_EXERCISE DIRECTIONS_
In the records below, take the line containing "Caracteristică" and every line following it, and write them out exactly.

_DATA FOR PROCESSING_

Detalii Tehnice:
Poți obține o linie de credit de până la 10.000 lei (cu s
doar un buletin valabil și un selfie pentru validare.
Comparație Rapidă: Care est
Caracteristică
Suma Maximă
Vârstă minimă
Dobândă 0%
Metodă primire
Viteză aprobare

_WRITTEN ANSWER_
Caracteristică
Suma Maximă
Vârstă minimă
Dobândă 0%
Metodă primire
Viteză aprobare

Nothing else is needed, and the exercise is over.